Start of Exercise data
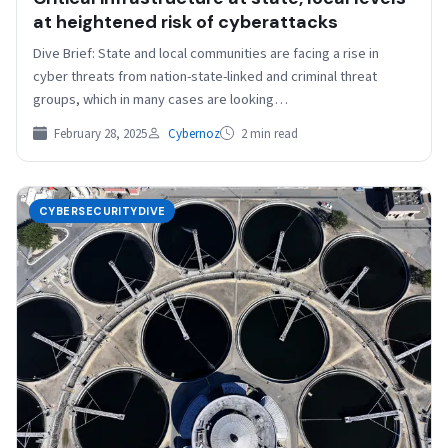
at heightened risk of cyberattacks
Dive Brief: State and local communities are facing a rise in
cyber threats from nation-state-linked and criminal threat
groups, which in many cases are looking…
February 28, 2025
Cybernoz
2 min read
CYBERSECURITYDIVE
End of Exercise data
## Brief
Copy every entry exactly, leaving out the pictures.

## Exercise solution
at heightened risk of cyberattacks
Dive Brief: State and local communities are facing a rise in
cyber threats from nation-state-linked and criminal threat
groups, which in many cases are looking…
February 28, 2025
Cybernoz
2 min read
CYBERSECURITYDIVE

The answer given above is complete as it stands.